Indianapolis could still fire her guns, and she could make her own way to the newly captured anchorage at Kerama Retto. Inspection revealed that her propeller shafts were damaged, her fuel tanks ruptured, and her water-distilling equipment ruined.
The cruiser was ordered back to the United States. When she returned to war in July 1945, Indianapolis would carry the components of a world-altering instrument—the “Little Boy” atomic bomb that was detonated over Hiroshima. In a tragic finale to her career, Indianapolis would be sunk by a Japanese submarine two weeks before the end of the war, incurring the greatest seagoing loss of life aboard any U.S. warship.
For Spruance, the kamikaze strike on his flagship was a minor deterrent. Without missing a beat, he transferred his flag to the battleship New Mexico and continued planning the next morning’s invasion.
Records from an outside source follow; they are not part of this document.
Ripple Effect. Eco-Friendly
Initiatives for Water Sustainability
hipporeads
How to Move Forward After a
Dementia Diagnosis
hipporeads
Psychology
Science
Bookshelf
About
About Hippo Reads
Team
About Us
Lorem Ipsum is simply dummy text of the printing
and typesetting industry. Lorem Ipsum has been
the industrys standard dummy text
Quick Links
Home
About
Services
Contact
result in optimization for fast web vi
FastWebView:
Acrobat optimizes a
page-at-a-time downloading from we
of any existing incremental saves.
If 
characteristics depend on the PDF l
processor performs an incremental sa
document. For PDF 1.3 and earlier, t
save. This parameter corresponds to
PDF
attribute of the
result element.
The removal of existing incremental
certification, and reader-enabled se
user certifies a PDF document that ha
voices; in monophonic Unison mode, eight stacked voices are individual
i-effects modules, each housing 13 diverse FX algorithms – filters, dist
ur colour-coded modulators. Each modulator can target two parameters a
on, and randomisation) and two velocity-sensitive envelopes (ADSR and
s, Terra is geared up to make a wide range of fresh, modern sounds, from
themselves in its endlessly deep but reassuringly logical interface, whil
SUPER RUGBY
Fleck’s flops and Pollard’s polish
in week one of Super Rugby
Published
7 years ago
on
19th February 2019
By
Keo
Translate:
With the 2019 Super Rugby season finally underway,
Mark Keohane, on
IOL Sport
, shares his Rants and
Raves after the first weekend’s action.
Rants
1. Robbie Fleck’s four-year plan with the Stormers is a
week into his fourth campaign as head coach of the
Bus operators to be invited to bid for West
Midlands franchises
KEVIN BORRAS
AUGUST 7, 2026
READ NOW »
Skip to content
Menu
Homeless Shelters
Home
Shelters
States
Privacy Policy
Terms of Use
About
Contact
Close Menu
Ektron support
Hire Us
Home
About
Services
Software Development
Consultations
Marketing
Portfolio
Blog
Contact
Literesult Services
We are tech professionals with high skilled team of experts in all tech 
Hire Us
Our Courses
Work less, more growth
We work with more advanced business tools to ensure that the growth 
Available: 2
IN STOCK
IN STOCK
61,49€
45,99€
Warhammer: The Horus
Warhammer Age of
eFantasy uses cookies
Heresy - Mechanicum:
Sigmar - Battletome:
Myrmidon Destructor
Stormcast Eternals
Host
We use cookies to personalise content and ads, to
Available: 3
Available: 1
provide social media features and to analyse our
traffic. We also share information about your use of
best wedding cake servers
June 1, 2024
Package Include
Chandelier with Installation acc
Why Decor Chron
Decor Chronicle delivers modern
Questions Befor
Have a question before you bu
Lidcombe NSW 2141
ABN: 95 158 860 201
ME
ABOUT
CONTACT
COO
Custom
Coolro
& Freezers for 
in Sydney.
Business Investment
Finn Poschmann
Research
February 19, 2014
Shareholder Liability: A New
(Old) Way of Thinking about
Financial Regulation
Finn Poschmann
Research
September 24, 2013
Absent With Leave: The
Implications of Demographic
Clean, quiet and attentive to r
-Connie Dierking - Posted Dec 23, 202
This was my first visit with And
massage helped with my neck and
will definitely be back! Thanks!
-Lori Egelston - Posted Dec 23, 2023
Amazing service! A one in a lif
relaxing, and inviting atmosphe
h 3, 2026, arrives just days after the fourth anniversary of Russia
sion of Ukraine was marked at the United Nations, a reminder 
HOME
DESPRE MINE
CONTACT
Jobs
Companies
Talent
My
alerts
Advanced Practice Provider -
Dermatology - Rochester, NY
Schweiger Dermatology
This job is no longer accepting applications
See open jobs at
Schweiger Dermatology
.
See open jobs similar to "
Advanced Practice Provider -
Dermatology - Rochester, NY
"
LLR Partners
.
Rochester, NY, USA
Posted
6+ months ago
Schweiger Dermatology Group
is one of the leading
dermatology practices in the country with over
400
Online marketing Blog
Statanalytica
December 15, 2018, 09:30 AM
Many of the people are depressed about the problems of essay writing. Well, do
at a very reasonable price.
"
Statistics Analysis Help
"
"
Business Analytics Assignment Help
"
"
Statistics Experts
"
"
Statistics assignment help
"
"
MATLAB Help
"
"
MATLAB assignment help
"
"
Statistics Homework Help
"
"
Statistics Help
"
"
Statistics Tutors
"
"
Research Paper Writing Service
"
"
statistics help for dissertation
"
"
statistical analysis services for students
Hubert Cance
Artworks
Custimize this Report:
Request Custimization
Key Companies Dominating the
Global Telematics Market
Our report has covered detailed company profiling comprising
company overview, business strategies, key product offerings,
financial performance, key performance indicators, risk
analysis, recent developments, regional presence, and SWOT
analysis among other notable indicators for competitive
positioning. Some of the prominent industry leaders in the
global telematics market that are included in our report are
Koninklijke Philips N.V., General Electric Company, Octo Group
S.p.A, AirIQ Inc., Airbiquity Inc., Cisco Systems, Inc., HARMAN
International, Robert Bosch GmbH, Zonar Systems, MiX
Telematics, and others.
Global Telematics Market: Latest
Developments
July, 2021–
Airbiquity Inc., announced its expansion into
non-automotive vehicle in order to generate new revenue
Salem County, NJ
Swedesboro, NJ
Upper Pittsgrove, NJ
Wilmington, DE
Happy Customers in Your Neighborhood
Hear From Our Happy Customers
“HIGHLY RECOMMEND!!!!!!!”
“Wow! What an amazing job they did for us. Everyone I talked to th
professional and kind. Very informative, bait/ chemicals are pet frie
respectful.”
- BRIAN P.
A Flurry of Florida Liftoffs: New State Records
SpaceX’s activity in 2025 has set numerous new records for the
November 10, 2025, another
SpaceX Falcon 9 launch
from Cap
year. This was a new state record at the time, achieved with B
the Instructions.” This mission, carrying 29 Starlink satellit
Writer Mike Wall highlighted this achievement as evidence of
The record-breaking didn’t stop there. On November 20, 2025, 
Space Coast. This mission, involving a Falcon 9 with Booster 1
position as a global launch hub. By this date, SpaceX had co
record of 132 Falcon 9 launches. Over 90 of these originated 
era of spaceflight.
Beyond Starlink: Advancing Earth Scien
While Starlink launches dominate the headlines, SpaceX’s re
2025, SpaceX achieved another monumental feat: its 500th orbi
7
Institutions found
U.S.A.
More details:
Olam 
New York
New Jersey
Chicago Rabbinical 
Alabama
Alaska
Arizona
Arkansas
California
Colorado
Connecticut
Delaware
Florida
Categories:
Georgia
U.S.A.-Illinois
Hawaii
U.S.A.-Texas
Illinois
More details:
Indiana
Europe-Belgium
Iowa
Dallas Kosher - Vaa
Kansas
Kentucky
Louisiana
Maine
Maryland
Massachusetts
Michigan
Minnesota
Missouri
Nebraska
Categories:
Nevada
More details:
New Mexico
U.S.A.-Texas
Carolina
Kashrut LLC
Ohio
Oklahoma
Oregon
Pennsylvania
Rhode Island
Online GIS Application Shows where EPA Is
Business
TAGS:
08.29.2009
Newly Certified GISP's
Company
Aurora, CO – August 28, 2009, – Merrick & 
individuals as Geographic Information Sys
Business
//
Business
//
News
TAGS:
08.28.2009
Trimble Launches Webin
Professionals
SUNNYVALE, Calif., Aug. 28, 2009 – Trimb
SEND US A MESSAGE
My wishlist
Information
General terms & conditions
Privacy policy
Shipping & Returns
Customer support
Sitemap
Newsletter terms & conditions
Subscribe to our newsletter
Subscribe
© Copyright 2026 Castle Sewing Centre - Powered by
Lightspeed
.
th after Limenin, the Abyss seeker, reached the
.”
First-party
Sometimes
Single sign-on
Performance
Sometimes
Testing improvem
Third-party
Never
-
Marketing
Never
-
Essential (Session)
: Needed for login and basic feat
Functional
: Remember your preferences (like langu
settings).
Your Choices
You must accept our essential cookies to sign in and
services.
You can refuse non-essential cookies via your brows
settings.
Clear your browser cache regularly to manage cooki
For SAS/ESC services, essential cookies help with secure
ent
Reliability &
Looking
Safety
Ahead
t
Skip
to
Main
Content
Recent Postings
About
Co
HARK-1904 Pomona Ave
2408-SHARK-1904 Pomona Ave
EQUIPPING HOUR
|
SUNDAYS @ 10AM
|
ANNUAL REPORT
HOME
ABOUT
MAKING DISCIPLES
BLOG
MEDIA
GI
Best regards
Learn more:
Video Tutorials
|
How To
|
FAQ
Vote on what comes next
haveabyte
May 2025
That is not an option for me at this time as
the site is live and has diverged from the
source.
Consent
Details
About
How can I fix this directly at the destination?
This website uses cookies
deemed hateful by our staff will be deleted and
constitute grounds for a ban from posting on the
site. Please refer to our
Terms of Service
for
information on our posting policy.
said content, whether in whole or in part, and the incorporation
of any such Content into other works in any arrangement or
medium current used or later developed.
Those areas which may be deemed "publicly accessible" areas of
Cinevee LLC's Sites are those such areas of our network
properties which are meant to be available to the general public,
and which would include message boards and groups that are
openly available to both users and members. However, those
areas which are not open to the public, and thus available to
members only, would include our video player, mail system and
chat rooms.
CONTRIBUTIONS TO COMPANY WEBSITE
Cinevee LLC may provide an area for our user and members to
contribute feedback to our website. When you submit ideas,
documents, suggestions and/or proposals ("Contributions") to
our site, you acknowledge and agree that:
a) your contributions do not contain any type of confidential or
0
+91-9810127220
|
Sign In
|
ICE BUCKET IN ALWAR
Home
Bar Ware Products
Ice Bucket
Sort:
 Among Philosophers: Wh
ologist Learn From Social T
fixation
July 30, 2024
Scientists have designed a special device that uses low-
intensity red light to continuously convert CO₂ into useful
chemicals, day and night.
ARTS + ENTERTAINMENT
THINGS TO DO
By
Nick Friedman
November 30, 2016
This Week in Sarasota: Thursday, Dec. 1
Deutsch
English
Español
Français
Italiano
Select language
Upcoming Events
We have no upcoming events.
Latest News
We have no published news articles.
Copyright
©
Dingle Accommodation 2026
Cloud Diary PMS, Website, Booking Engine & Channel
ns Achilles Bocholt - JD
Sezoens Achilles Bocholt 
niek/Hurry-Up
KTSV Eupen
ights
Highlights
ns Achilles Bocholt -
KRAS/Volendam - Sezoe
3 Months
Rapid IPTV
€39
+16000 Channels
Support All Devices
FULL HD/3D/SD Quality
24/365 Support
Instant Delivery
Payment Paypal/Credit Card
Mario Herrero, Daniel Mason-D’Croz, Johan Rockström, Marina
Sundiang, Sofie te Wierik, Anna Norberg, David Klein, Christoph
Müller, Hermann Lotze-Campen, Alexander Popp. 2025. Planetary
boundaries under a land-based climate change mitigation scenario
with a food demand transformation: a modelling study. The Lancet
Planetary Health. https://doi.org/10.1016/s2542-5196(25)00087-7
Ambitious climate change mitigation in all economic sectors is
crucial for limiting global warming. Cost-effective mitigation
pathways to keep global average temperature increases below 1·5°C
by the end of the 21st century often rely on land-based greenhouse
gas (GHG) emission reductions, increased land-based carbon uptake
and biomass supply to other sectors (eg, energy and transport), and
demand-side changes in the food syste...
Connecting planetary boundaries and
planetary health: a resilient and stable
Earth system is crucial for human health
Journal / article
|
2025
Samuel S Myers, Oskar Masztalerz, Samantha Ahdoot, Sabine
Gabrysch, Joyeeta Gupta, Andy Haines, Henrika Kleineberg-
Aboard Eldorado, Vice Adm. Kelly Turner was keeping the pressure on his staff, firing off his daily blizzard of memos that his officers called “snowflakes,” monitoring the arrival of the amphibious forces as they converged on Okinawa from staging bases at Ulithi, Saipan, Leyte, and Guam. A heavy weather system with high seas in the western Pacific had slowed their progress. True to form, the Alligator was accepting no excuses from his task group commanders.
Love Day—the day the first U.S. troops would hit the beaches at Hagushi, on the western shore of Okinawa—was now twenty-four hours away. Turner’s gunfire and covering force, Task Force 54 under Rear Adm. Mort Deyo, was on station off the western shore of Okinawa delivering a preinvasion bombardment of enemy positions.